* [Task requirements] With the pictures left out, retype exactly the lines below starting at the line that contains "其他LTO认为需要提供的材料" and ending at the line that contains "電子書籍・デジタルコンテンツ 新着".

----- Records to use -----

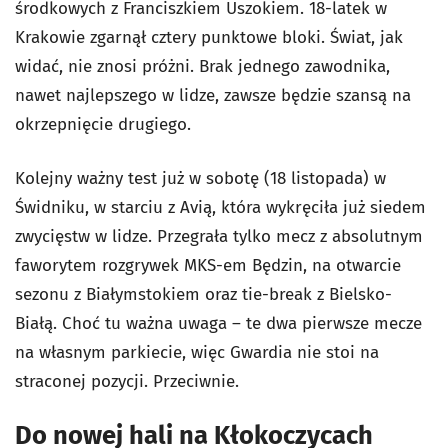
środkowych z Franciszkiem Uszokiem. 18-latek w
Krakowie zgarnął cztery punktowe bloki. Świat, jak
widać, nie znosi próżni. Brak jednego zawodnika,
nawet najlepszego w lidze, zawsze będzie szansą na
okrzepnięcie drugiego.
Kolejny ważny test już w sobotę (18 listopada) w
Świdniku, w starciu z Avią, która wykręciła już siedem
zwycięstw w lidze. Przegrała tylko mecz z absolutnym
faworytem rozgrywek MKS-em Będzin, na otwarcie
sezonu z Białymstokiem oraz tie-break z Bielsko-
Białą. Choć tu ważna uwaga – te dwa pierwsze mecze
na własnym parkiecie, więc Gwardia nie stoi na
straconej pozycji. Przeciwnie.
Do nowej hali na Kłokoczycach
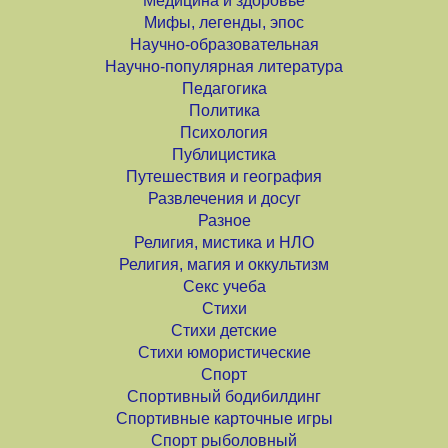
Медицина и здоровье
Мифы, легенды, эпос
Научно-образовательная
Научно-популярная литература
Педагогика
Политика
Психология
Публицистика
Путешествия и география
Развлечения и досуг
Разное
Религия, мистика и НЛО
Религия, магия и оккультизм
Секс учеба
Стихи
Стихи детские
Стихи юмористические
Спорт
Спортивный бодибилдинг
Спортивные карточные игры
Спорт рыболовный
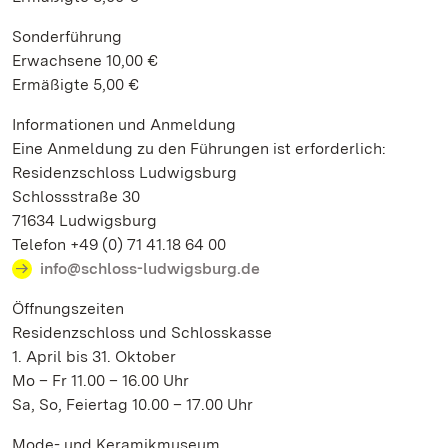
Sonderführung
Erwachsene 10,00 €
Ermäßigte 5,00 €
Informationen und Anmeldung
Eine Anmeldung zu den Führungen ist erforderlich:
Residenzschloss Ludwigsburg
Schlossstraße 30
71634 Ludwigsburg
Telefon +49 (0) 71 41.18 64 00
info@schloss-ludwigsburg.de
Öffnungszeiten
Residenzschloss und Schlosskasse
1. April bis 31. Oktober
Mo – Fr 11.00 – 16.00 Uhr
Sa, So, Feiertag 10.00 – 17.00 Uhr
Mode- und Keramikmuseum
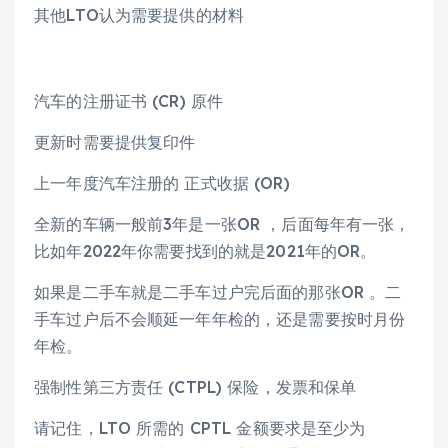
其他LTO认为需要提供的材料
汽车的注册证书 (CR) 原件
更新时需要提供复印件
上一年度汽车注册的 正式收据 (OR)
全新的车辆一般前3年是一张OR ，后面每年有一张，
比如年2022年你需要找到的就是2021年的OR。
如果是二手车就是二手车过户完后面的那张OR 。二
手车过户后不会顺延一年年检的，还是需要按时月份
年检。
强制性第三方责任 (CTPL) 保险，发票和保单
请记住，LTO 所需的 CPTL 金额要求是至少为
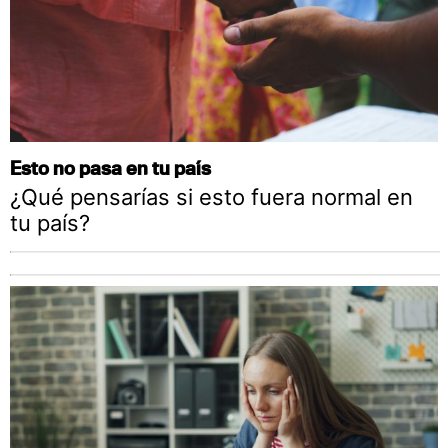
Esto no pasa en tu país
¿Qué pensarías si esto fuera normal en
tu país?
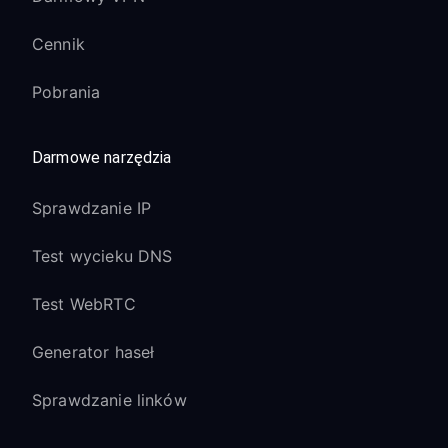
Cennik
Pobrania
Darmowe narzędzia
Sprawdzanie IP
Test wycieku DNS
Test WebRTC
Generator haseł
Sprawdzanie linków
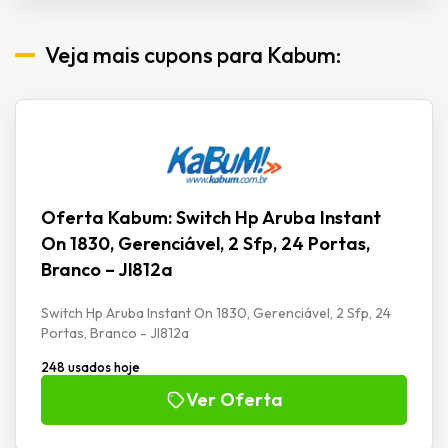
Veja mais cupons para Kabum:
Oferta Kabum: Switch Hp Aruba Instant
On 1830, Gerenciável, 2 Sfp, 24 Portas,
Branco – Jl812a
Switch Hp Aruba Instant On 1830, Gerenciável, 2 Sfp, 24
Portas, Branco - Jl812a
248 usados hoje
Ver Oferta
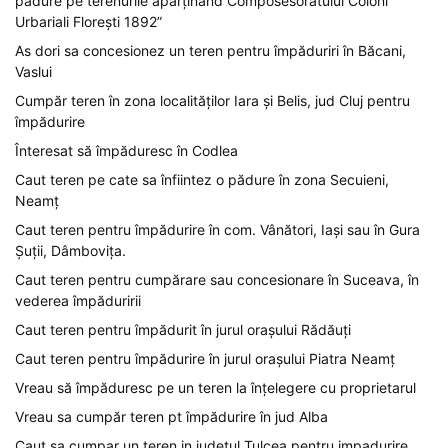
pădure pe terenurile aparținând Composesoratului Coloni
Urbariali Florești 1892”
As dori sa concesionez un teren pentru împăduriri în Băcani,
Vaslui
Cumpăr teren în zona localităților Iara și Belis, jud Cluj pentru
împădurire
Înteresat să împăduresc în Codlea
Caut teren pe cate sa înfiintez o pădure în zona Secuieni,
Neamț
Caut teren pentru împădurire în com. Vânători, Iași sau în Gura
Șuții, Dâmbovița.
Caut teren pentru cumpărare sau concesionare în Suceava, în
vederea împăduririi
Caut teren pentru împădurit în jurul orașului Rădăuți
Caut teren pentru împădurire în jurul orașului Piatra Neamț
Vreau să împăduresc pe un teren la înțelegere cu proprietarul
Vreau sa cumpăr teren pt împădurire în jud Alba
Caut sa cumpar un teren in judetul Tulcea pentru impadurire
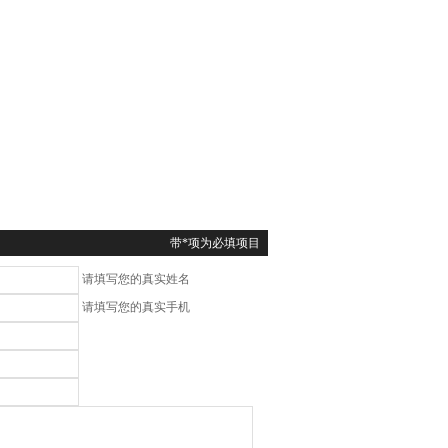
带*项为必填项目
请填写您的真实姓名
请填写您的真实手机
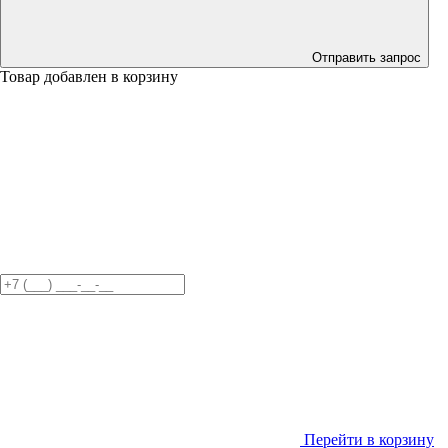
Отправить запрос
Товар добавлен в корзину
Перейти в корзину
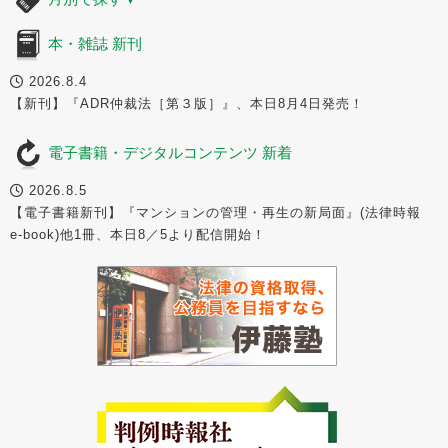
本・雑誌 新刊
2026.8.4
【新刊】『ADR仲裁法［第３版］』、本日8月4日発売！
電子書籍・デジタルコンテンツ 新着
2026.8.5
【電子書籍新刊】『マンションの管理・再生の新局面』(法律時報
e-book)他1冊、本日8／5より配信開始！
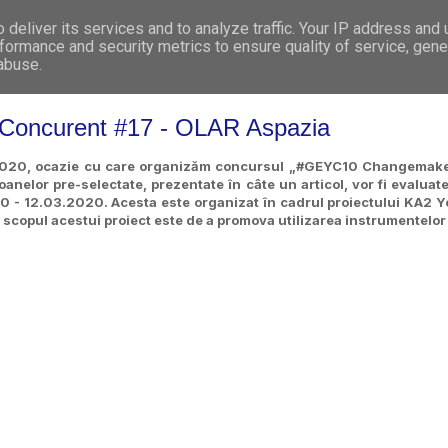
deliver its services and to analyze traffic. Your IP address and
WHO WE ARE
WHAT WE DO
GET INVOL
formance and security metrics to ensure quality of service, gen
 abuse.
ncurent #17 - OLAR Aspazia
e 2020, ocazie cu care organizăm concursul „#GEYC10 Changemaker
anelor pre-selectate, prezentate în câte un articol, vor fi evalua
020 - 12.03.2020.
Acesta este organizat în cadrul proiectului KA2 
 scopul acestui proiect este de a promova utilizarea instrumentelor di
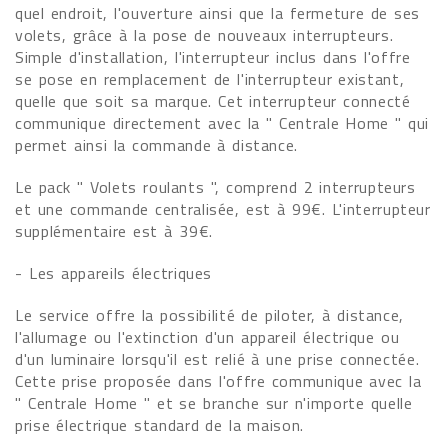
quel endroit, l'ouverture ainsi que la fermeture de ses
volets, grâce à la pose de nouveaux interrupteurs.
Simple d'installation, l'interrupteur inclus dans l'offre
se pose en remplacement de l'interrupteur existant,
quelle que soit sa marque. Cet interrupteur connecté
communique directement avec la " Centrale Home " qui
permet ainsi la commande à distance.
Le pack " Volets roulants ", comprend 2 interrupteurs
et une commande centralisée, est à 99€. L'interrupteur
supplémentaire est à 39€.
- Les appareils électriques
Le service offre la possibilité de piloter, à distance,
l'allumage ou l'extinction d'un appareil électrique ou
d'un luminaire lorsqu'il est relié à une prise connectée.
Cette prise proposée dans l'offre communique avec la
" Centrale Home " et se branche sur n'importe quelle
prise électrique standard de la maison.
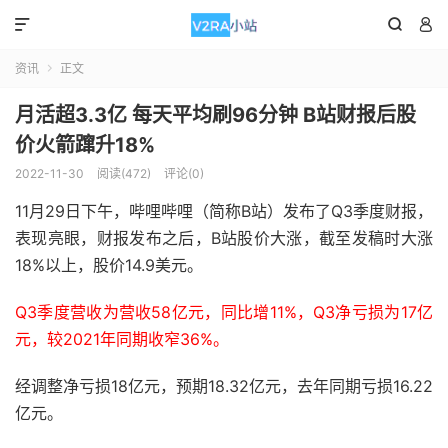



资讯
正文

月活超3.3亿 每天平均刷96分钟 B站财报后股
价火箭蹿升18%
2022-11-30
阅读(472)
评论(0)
11月29日下午，哔哩哔哩（简称B站）发布了Q3季度财报，
表现亮眼，财报发布之后，B站股价大涨，截至发稿时大涨
18%以上，股价14.9美元。
Q3季度营收为营收58亿元，同比增11%，Q3净亏损为17亿
元，较2021年同期收窄36%。
经调整净亏损18亿元，预期18.32亿元，去年同期亏损16.22
亿元。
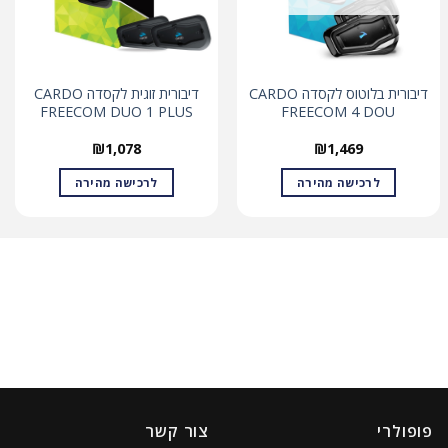
דיבורית בלוטוס לקסדה CARDO
דיבורית זוגית לקסדה CARDO
FREECOM DUO 1 PLUS
FREECOM 4 DOU
₪
1,078
₪
1,469
לרכישה מהירה
לרכישה מהירה
פופולרי
צור קשר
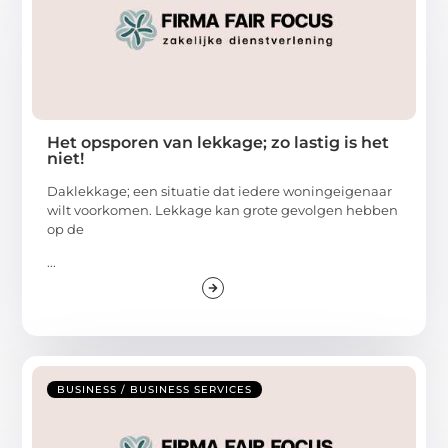
Het opsporen van lekkage; zo lastig is het
niet!
Daklekkage; een situatie dat iedere woningeigenaar
wilt voorkomen. Lekkage kan grote gevolgen hebben
op de
...
BUSINESS / BUSINESS SERVICES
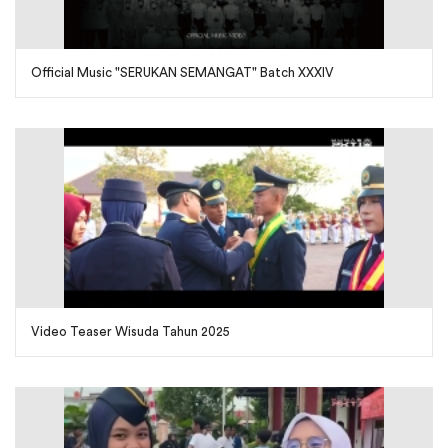
Official Music "SERUKAN SEMANGAT" Batch XXXIV
Video Teaser Wisuda Tahun 2025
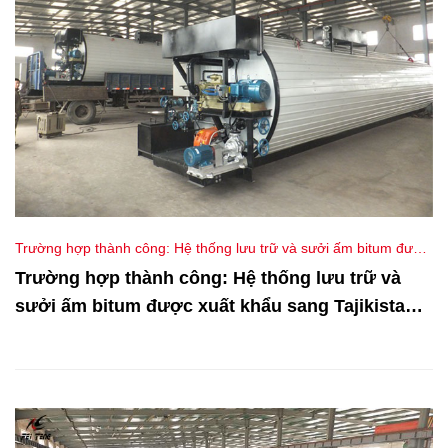
Trường hợp thành công: Hệ thống lưu trữ và sưởi ấm bitum được
xuất khẩu sang Tajikistan cho dự án bảo trì đường cao tốc miền
Trường hợp thành công: Hệ thống lưu trữ và
núi
sưởi ấm bitum được xuất khẩu sang Tajikistan
cho dự án bảo trì đường cao tốc miền núi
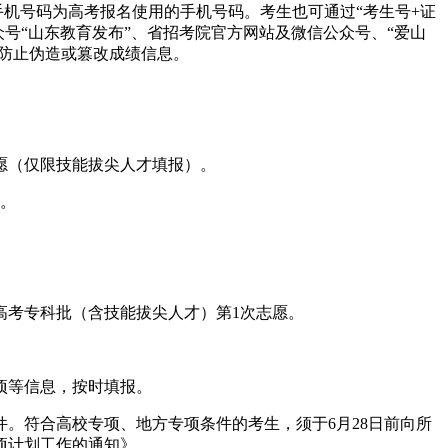
手机号码为高考报名使用的手机号码。考生也可通过“考生号+证
微信公众号“山东教育发布”、省招考院官方网站及微信公众号、“爱山
效防止伪造或篡改成绩信息。
愿（仅限技能拔尖人才填报）。
愿。
高考专科批（含技能拔尖人才）第1次志愿。
项等信息，按时填报。
。符合高校专项、地方专项条件的考生，须于6月28日前向所
项计划工作的通知》。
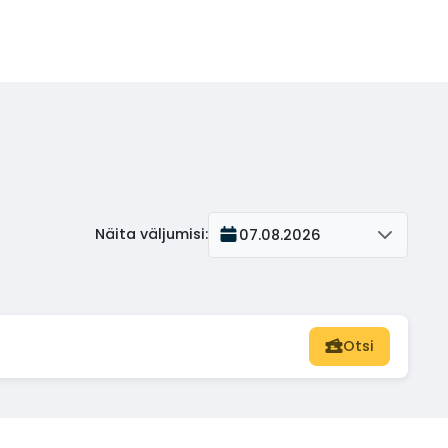
Näita väljumisi
:
07.08.2026
Otsi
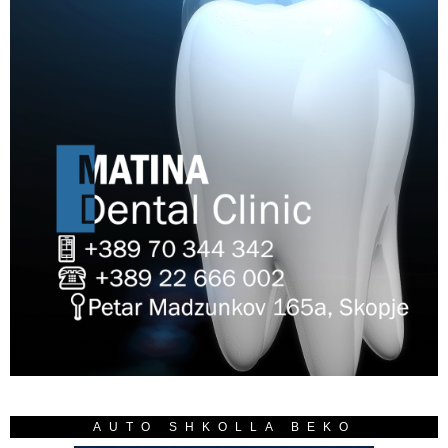
AUTO SHKOLLA BEKO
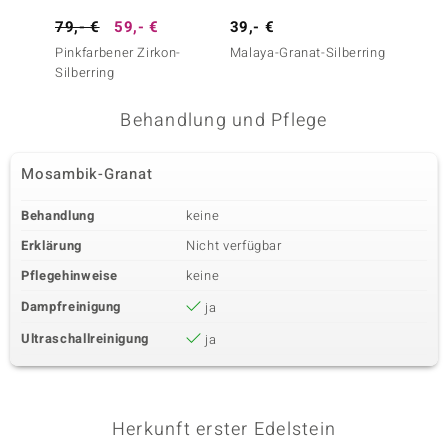
79,- €
59,- €
39,- €
99,- 
Pinkfarbener Zirkon-
Malaya-Granat-Silberring
Madaga
Silberring
Silberr
Behandlung und Pflege
Mosambik-Granat
Behandlung
keine
Erklärung
Nicht verfügbar
Pflegehinweise
keine
Dampfreinigung
ja
Ultraschallreinigung
ja
Herkunft erster Edelstein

-----

* [Task solution]
其他LTO认为需要提供的材料
汽车的注册证书 (CR) 原件
更新时需要提供复印件
上一年度汽车注册的 正式收据 (OR)
全新的车辆一般前3年是一张OR ，后面每年有一张，
比如年2022年你需要找到的就是2021年的OR。
如果是二手车就是二手车过户完后面的那张OR 。二
手车过户后不会顺延一年年检的，还是需要按时月份
年检。
强制性第三方责任 (CTPL) 保险，发票和保单
请记住，LTO 所需的 CPTL 金额要求是至少为
Esto no pasa en tu país
¿Qué pensarías si esto fuera normal en
tu país?
Cennik
Pobrania
Darmowe narzędzia
Sprawdzanie IP
Test wycieku DNS
Test WebRTC
Generator haseł
Sprawdzanie linków
Veja mais cupons para Kabum:
Oferta Kabum: Switch Hp Aruba Instant
On 1830, Gerenciável, 2 Sfp, 24 Portas,
Branco – Jl812a
Switch Hp Aruba Instant On 1830, Gerenciável, 2 Sfp, 24
Portas, Branco - Jl812a
248 usados hoje
Ver Oferta
pădure pe terenurile aparținând Composesoratului Coloni
Urbariali Florești 1892”
As dori sa concesionez un teren pentru împăduriri în Băcani,
Vaslui
Cumpăr teren în zona localităților Iara și Belis, jud Cluj pentru
împădurire
Înteresat să împăduresc în Codlea
Caut teren pe cate sa înfiintez o pădure în zona Secuieni,
Neamț
Caut teren pentru împădurire în com. Vânători, Iași sau în Gura
Șuții, Dâmbovița.
Caut teren pentru cumpărare sau concesionare în Suceava, în
vederea împăduririi
Caut teren pentru împădurit în jurul orașului Rădăuți
Caut teren pentru împădurire în jurul orașului Piatra Neamț
Vreau să împăduresc pe un teren la înțelegere cu proprietarul
Vreau sa cumpăr teren pt împădurire în jud Alba
Caut sa cumpar un teren in judetul Tulcea pentru impadurire
带*项为必填项目
请填写您的真实姓名
请填写您的真实手机
Отправить запрос
Товар добавлен в корзину
Перейти в корзину
本・雑誌 新刊
2026.8.4
【新刊】『ADR仲裁法［第３版］』、本日8月4日発売！
電子書籍・デジタルコンテンツ 新着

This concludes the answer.